Since 2007 the Institute has fostered nurse-led innovations to improve care in such areas as patient hygiene, nursing procedures, meals, medicines, and ward rounds that frees up more time to be with patients. Now almost all UK hospitals embrace some of these practices. Positive stats from this “Releasing Time to Care” project show a thirteen percentage point increase in the median time spent on direct care; a seven percentage point increase in median patient satisfaction scores, and a twenty-three percentage point increase in median patient observations.

The innovations include little tricks like nurses donning red pinafores to signal “don’t interrupt me, I’m dispensing medication” and charting patient falls with red dots on a hospital floor plan, so that problem areas can be easily spotted.

According to Lieberman, simple changes like these don’t get the attention or widespread adoption they deserve. Thus, she ends her piece with a call to arms for health journalists, asking them to tell the stories of the sort of simple, easy-to-relate-to steps that are saving lives on both sides of the pond (Oregon, in particular, has been quick to follow the NHS lead in these areas).

So where does the press fit into all this? Media outlets in the UK and the US have something in common—they aren’t much interested in reporting good news and what works. It’s in our journalistic DNA to ferret out the evil, bad, and ugly with the hope that press exposure will change practice. But my visit to the NHS showed that positive change does happen and should be reported. Taylor told me she tried to interest British journos in some of the Institute’s achievements but got “not a sniff.”

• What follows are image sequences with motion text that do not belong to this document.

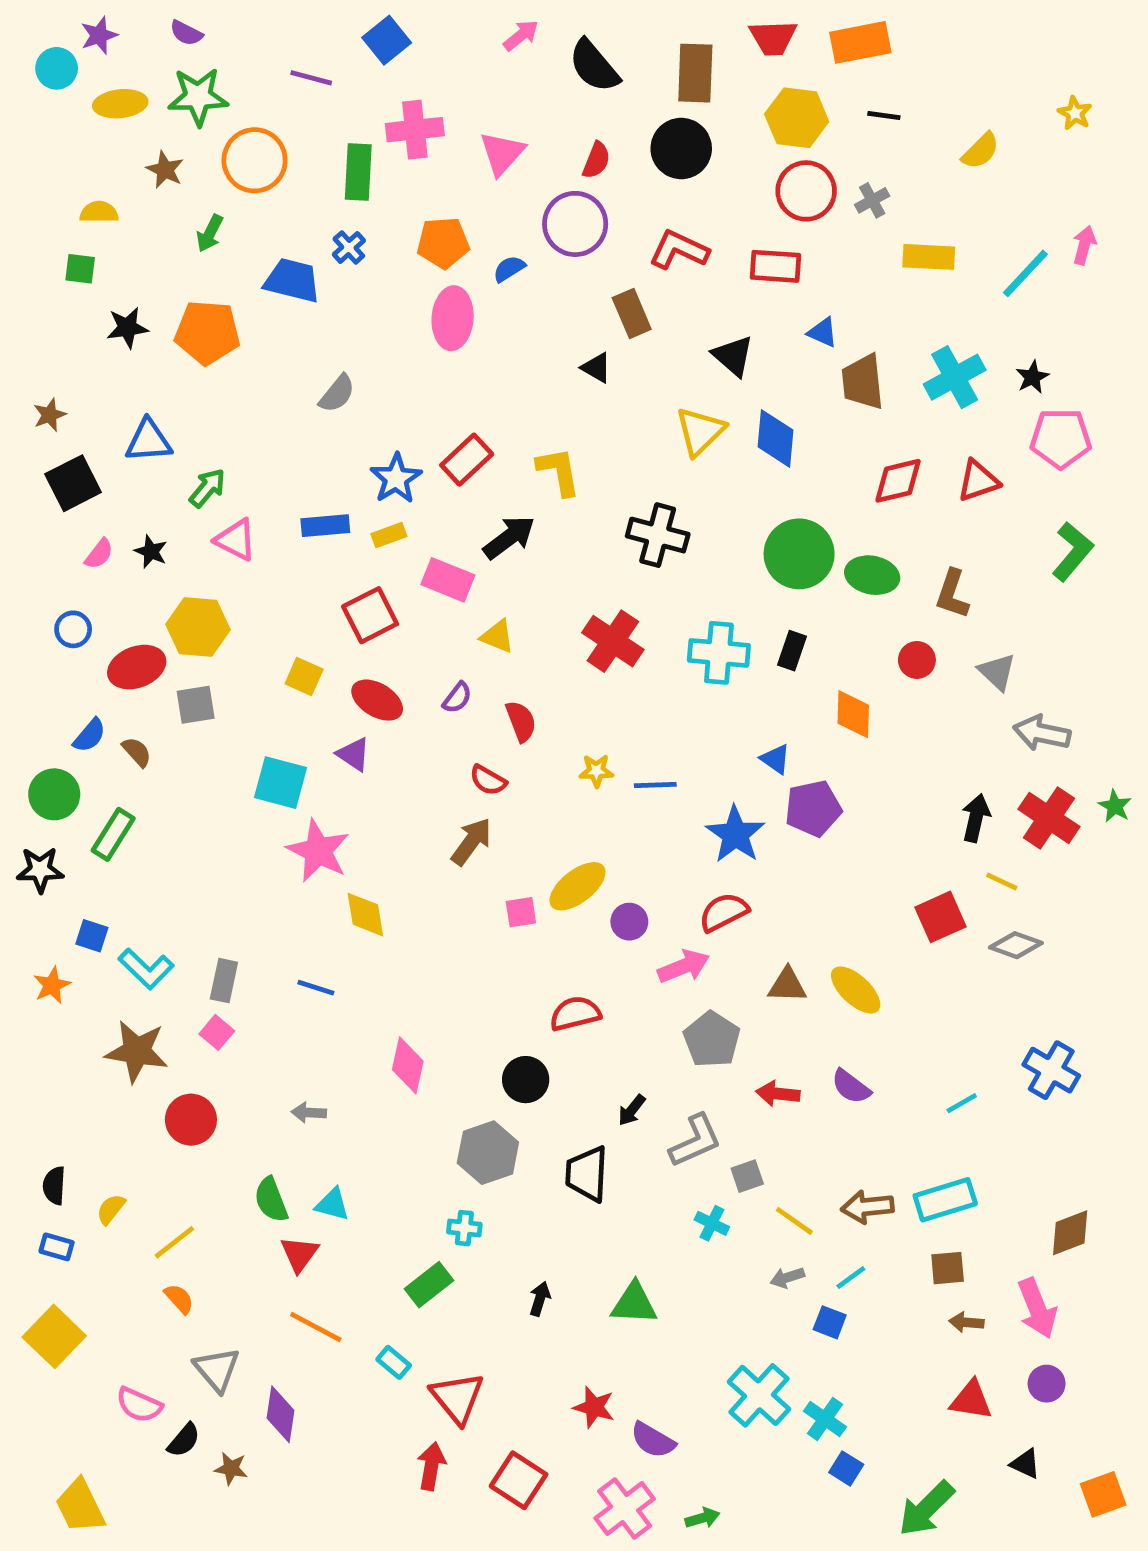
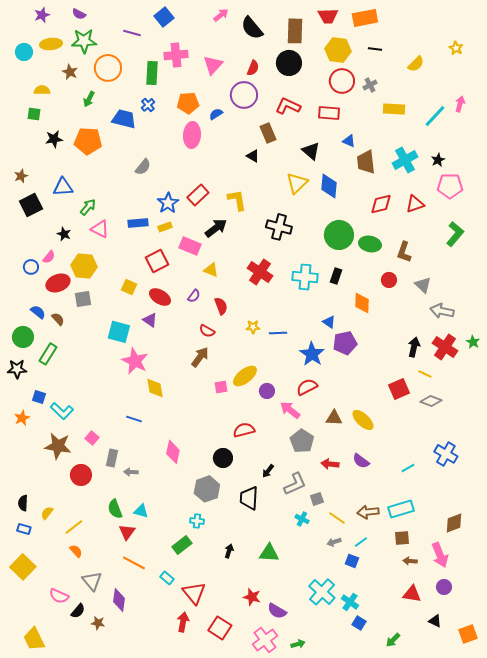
cyan circle: (57, 68) -> (24, 52), moved
pink semicircle: (99, 554) -> (49, 257), moved
blue semicircle: (90, 735) -> (38, 312), turned -91
pink arrow: (684, 966) -> (290, 410), turned -120
gray rectangle: (224, 981) -> (112, 458), moved
green arrow: (926, 1509) -> (393, 640), size x0.6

“Journalists don’t celebrate success,” she said, “but innovation is to be shared.” Nor has there been any interest from U.S. reporters. CareOregon hasn’t sent out any press releases partly because the results are just coming in and because officials fear that the U.S. stereotype of the NHS is so powerful the program might die a-borning. If I were still a local consumer reporter, I would forget about all that ambiguous, hard-to-interpret data about hospital quality and look for concrete improvements patients and families can relate to, like red pinafores and scorecards for reducing falls. Then I would make a how-to comparison chart showing which hospitals were embracing some of the simple technologies that appear to work.